E sul piano culturale? Come bisognerebbe muoversi?
«Dobbiamo comunicare che la transizione non avviene dall’oggi al domani e che non ci si deve sentire costretti a farlo. È un cambiamento culturale importante, e dobbiamo far capire che l’adozione di tecnologie nuove come l’auto elettrica è vantaggiosa e non deve essere vista come una minaccia».
Il dibattito continua ad essere polarizzato, invece. Il Green Deal da molti viene visto come una minaccia all’economia tradizionale e resta un tema divisivo. Soprattutto nel settore dell’automotive. Ma è possibile coniugare l’interesse dell’industria con la salvaguardia dell’ambiente?

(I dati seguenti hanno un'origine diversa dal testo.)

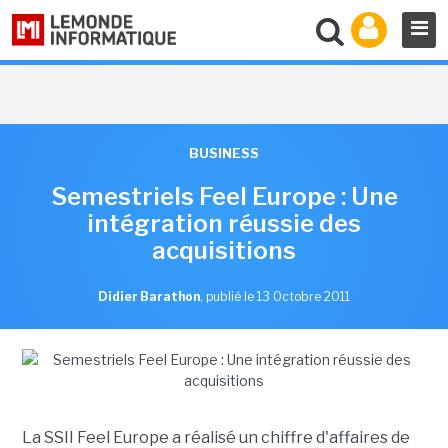
BUSINESS
Semestriels Feel Europe : Une
intégration réussie des
acquisitions
Didier Barathon
,
publié le 13 Octobre 2011
La SSII Feel Europe a réalisé un chiffre d'affaires de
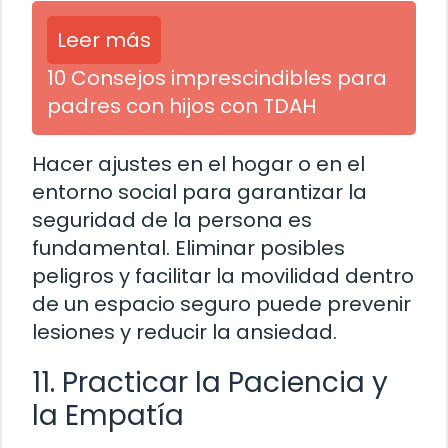
Leer más
10 Consejos imprescindibles para
padres con hijos con TDAH
Hacer ajustes en el hogar o en el
entorno social para garantizar la
seguridad de la persona es
fundamental. Eliminar posibles
peligros y facilitar la movilidad dentro
de un espacio seguro puede prevenir
lesiones y reducir la ansiedad.
11. Practicar la Paciencia y
la Empatía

«Si può e si deve fare. L’industria dell’auto italiana non era in ottima salute nemmeno prima dell’arrivo delle auto elettriche. Abbiamo analizzato la filiera e scoperto che solo il 4% delle aziende è completamente concentrato sul motore endotermico; la maggior parte è già pronta per la transizione. È cruciale, a questo punto, supportare le imprese nel cambiamento. Altri paesi, come Cina e Stati Uniti, hanno implementato piani industriali efficaci; l’Europa, invece, fatica a farlo. Abbiamo bisogno di un piano industriale e di investimenti per accompagnare le imprese in questo processo».
La nuova Commissione Ue voluta dalla riconfermata Presidente Von der Leyen, sulla carta sembra molto meno agguerrita sui temi ambientali rispetto a quella di 5 anni fa. Dici che è un cambio di rotta vero e proprio?
«Non sono sicuro che ci sia una direzione chiara. E invece sarebbe fondamentale che l’industria avesse accesso a piani industriali e fondi comunitari, perchè ogni paese non può agire in modo isolato. Senza una strategia ben definita, rischiamo di perdere terreno nella produzione di componenti fondamentali per la mobilità elettrica».